Delaney said: ‘Some distance into writing series one, Sharon just blurted out: "I have to be the one with the laptop! I can’t think if my fingers aren’t moving!" So from that moment on Sharon just had to be the scribe.’
Horgan said she took the keyboard because: ’The thing with Rob is that he doesn’t always know when amazing stuff is coming out of his mouth; so I just immediately start writing it down.’
According to Delaney, their process for creating each series s that 'we outline like crazy people, write terrible first drafts, and the rewrite and rewrite and rewrite and rewrite.’
The pair were stunned when interviewer Emma Kennedy told them that Caroline Aherne and Henry Normal only ever wrote one draft of their scripts for the Royle Family ‘because they wouldn’t take notes’ from producers or other TV executives.
‘We love notes,’ Delaney said. ‘It puts some oxygen into it.’
And Horgan said rewriting saved the agony of trying to get the perfect script first time. ‘I used to really beat myself up if the good stuff wasn’t coming out,’ she said. Now I think the best way is to just get it down.’
And they also insist on making sure they read out loud everything they put on the page. ‘Because one thing we really to do is try not to have anybody sound clever or written,’ Delaney said. ‘So we make sure to say things out loud, then transcribe, then read it out loud 100 times so it doesn’t sound like some smart, clever writer. We hate stuff like that.’
Horgan said that writing with a partner also helped hide the writing behind the characters, saying: ‘When you write on your own you can’t do that so much.’
‘We set out to make it as real as possible,’ she added. ‘While it’s really important to us that it is funny, it is a comedy, we didn’t want any of the ideas to be sitcom tropes. We wanted real stories that happen to real people.’
And that includes making sure the sex scenes are realistic. ‘We never wanted them to look pretty,’ Horgan says. ‘We wanted it to look real - and rank.’
Although the pair like their dialogue to be naturalistic, the one thing they won’t allow is their actors to improvise. ‘Are you precious about your scripts?,’ Kennedy asked then. ’Big arseholes,’ said Delaney bluntly.
‘Our cast always bring something to the roles we’re not expecting, but they are not allowed to improvise,’ Horgan explained. ‘I think it’s hard to improvise on something really tightly scripted.

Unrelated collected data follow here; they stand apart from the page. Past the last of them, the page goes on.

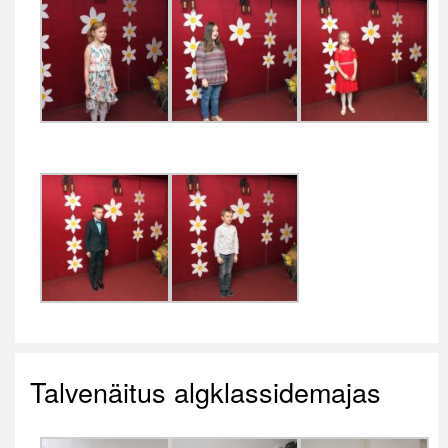
Talvenäitus algklassidemajas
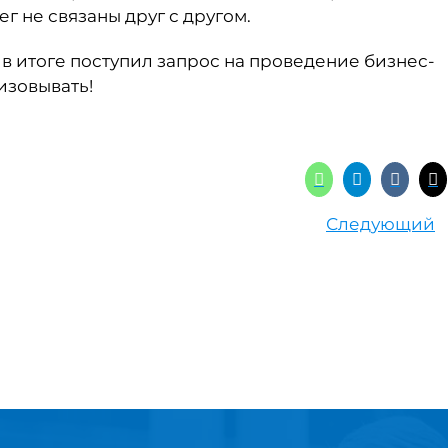
г не связаны друг с другом.
 в итоге поступил запрос на проведение бизнес-
изовывать!
Следующий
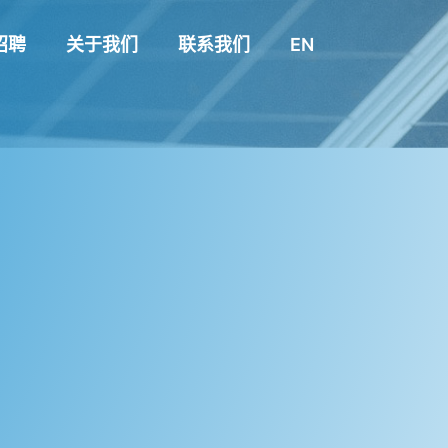
招聘
关于我们
联系我们
EN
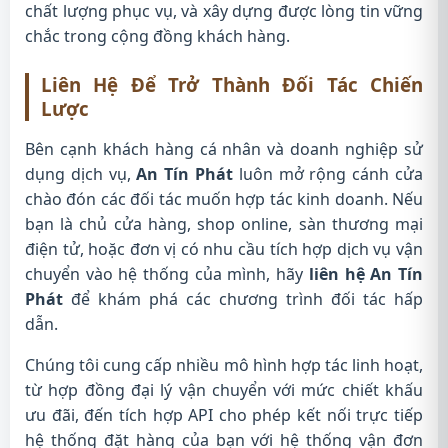
chất lượng phục vụ, và xây dựng được lòng tin vững
chắc trong cộng đồng khách hàng.
Liên Hệ Để Trở Thành Đối Tác Chiến
Lược
Bên cạnh khách hàng cá nhân và doanh nghiệp sử
dụng dịch vụ,
An Tín Phát
luôn mở rộng cánh cửa
chào đón các đối tác muốn hợp tác kinh doanh. Nếu
bạn là chủ cửa hàng, shop online, sàn thương mại
điện tử, hoặc đơn vị có nhu cầu tích hợp dịch vụ vận
chuyển vào hệ thống của mình, hãy
liên hệ An Tín
Phát
để khám phá các chương trình đối tác hấp
dẫn.
Chúng tôi cung cấp nhiều mô hình hợp tác linh hoạt,
từ hợp đồng đại lý vận chuyển với mức chiết khấu
ưu đãi, đến tích hợp API cho phép kết nối trực tiếp
hệ thống đặt hàng của bạn với hệ thống vận đơn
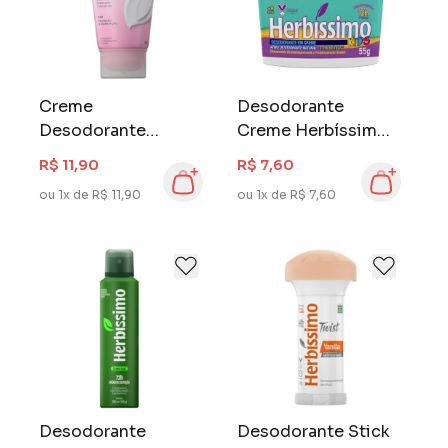
Creme
Desodorante
Desodorante
Creme Herbíssimo
Herbissímo Care
Kids 55 gr
R$ 11,90
R$ 7,60
Bisnaga 55 gr Rosa
ou 1x de R$ 11,90
ou 1x de R$ 7,60
Mosqueta e
Niacinamida
Desodorante
Desodorante Stick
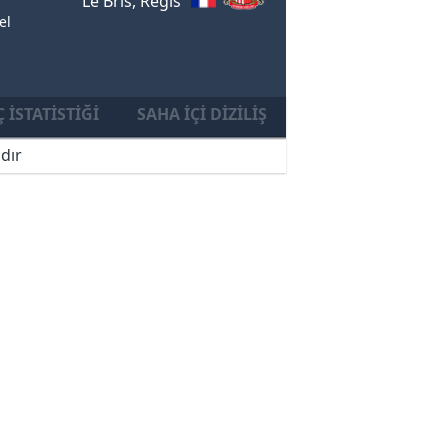
Le Bris, Regis
el
 İSTATISTIĞI
SAHA İÇI DIZILIŞ
dır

‘We already did the improvising because we transcribe what we’ve been saying,’ Delaney adds. ‘Sure WE improvise, but we’re not going to let you fucking see it. We want to make sure it’s good.’
They did make one exception: for Carrie Fisher, who played Rob’s mum.
On her first appearance on the comedy, she had to have a blazing phone row with Sharon. ‘‘We just went at each other,’ Horan revealed. ’It was the first we ever met, and she definitely called me a cunt. It was ferocious.’
‘We each did a scene with her that makes maybe 50 seconds of film,’ Delaney added. ‘But we were both on the phone for about 45 minutes each just screaming. It was awesome.’
Horgan paid tribute to the star, who died two years ago this month: ‘She was a joy. Exactly what you wanted. Someone you just wanted to be around. She was really open about her interesting Hollywood upbringing and her difficulties as well.’
The pair also said they were drawing Catastrophe to a close before they tired of it.
‘We’ve been doing it for five years, we’ve made four series that we love,’ Horgan said.
‘We’re very proud of it,’ Delaney added. ‘We made exactly what we wanted to make, for better or for worse and we just wouldn’t want to snuggle to come up with storylines. We’ve said what we want to say.’
But he left the door open for a possible return at some point, saying: ‘Anything can happen,’ and adding that he was ‘sure’ he would work with Horgan again on something in the future. ‘I think we have a good little thing going,’ he said.
Asked if they had ever considered making a movie version of Catastrophe, Delaney added: ‘We thought maybe series three was going to be a movie - and then it wasn’t. And then we did this series, which wasn’t.
‘In the UK people watch it one episode at a time, but in the US people watch it in one fell swoop and it s roughly the length of a movie. So we do conceive each series like a movie, perhaps more than other TV shows might.’
The fourth series marks a natural progression for their characters, who were thrown together when a one-night stand ended in pregnancy and they had to forge a relationship through the chaos of their lives.
‘At the end of series three they realised "This is our pile of garbage" ,’ Delaney said of their situation, before extending the metaphor awkwardly. ‘Now they are trying to weave it into a tapestry they can use as a blanket.
‘They love each other, but love takes work.’
When a fan praised Horgan for not being afraid to show flawed female characters, she credited Delaney and Dennis Kelly, who co-wrote Pulling with her. ‘I think having writing men in my life have created the female characters,’ she said. ‘I cannot take full credit for them. Having the male voice in there really helped write those characters.’
And she said she had been influenced by Roseanne Barr’s self-titled sitcom, saying: ‘She was a great lead female character and in a way her gender didn’t matter at all.
‘At the time when I started out, I’d say 98 per cent of sitcoms were written by men, so the female characters were either great forgiving wives or mothers or care-givers or joke setter-uppers, so I didn’t want that.’
- Catastrophe returns to Channel 4 in January. Meanwhile the first three series are available on All4.